The Butterfly Parable

As a parent, as a friend, or as a spouse, the instinct to help is hard to resist. We see our loved ones struggling, and we want to step in and save them from hardship. We want to offload their pain onto ourselves. 

By doing so, however, we’re eliminating the circumstances that the people we love need for their own personal development. It’s instinctive, and understandable, to want to help. But often the best course of action is to wait and, like the butterfly, let the process unfold on its own terms and timeline — The struggle you’re in today is developing the strength you need for tomorrow. 

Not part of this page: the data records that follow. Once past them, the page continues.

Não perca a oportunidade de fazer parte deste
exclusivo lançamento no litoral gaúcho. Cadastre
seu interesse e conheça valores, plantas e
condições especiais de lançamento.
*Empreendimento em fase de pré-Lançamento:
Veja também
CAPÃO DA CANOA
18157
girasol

A child came across a butterfly cocoon and brought it into their house. The child watched, over the course of hours, as the butterfly struggled to break free from its confinement. It managed to create a small hole in the cocoon, but its body was too large to emerge. It tired and became still.

Wanting to help the butterfly, the child snipped a slit in the cocoon with a pair of scissors. But the butterfly was small, weak, and its wings crumpled. The child expected the insect to take flight, but instead it could only drag its undeveloped body along the ground. It was incapable of flying.

The child, in eagerness to help the butterfly, stunted its development. What the child did not know was that the butterfly needed to go through the process of struggling against the cocoon to gain strength and fill its wings with blood — It was the struggle that made it stronger.

While it’s hard to watch those who we are close to struggle, often the best help we can provide is to do nothing. By intervening, and shouldering the burden ourselves, we rob those we care about of the opportunity to grow and get stronger.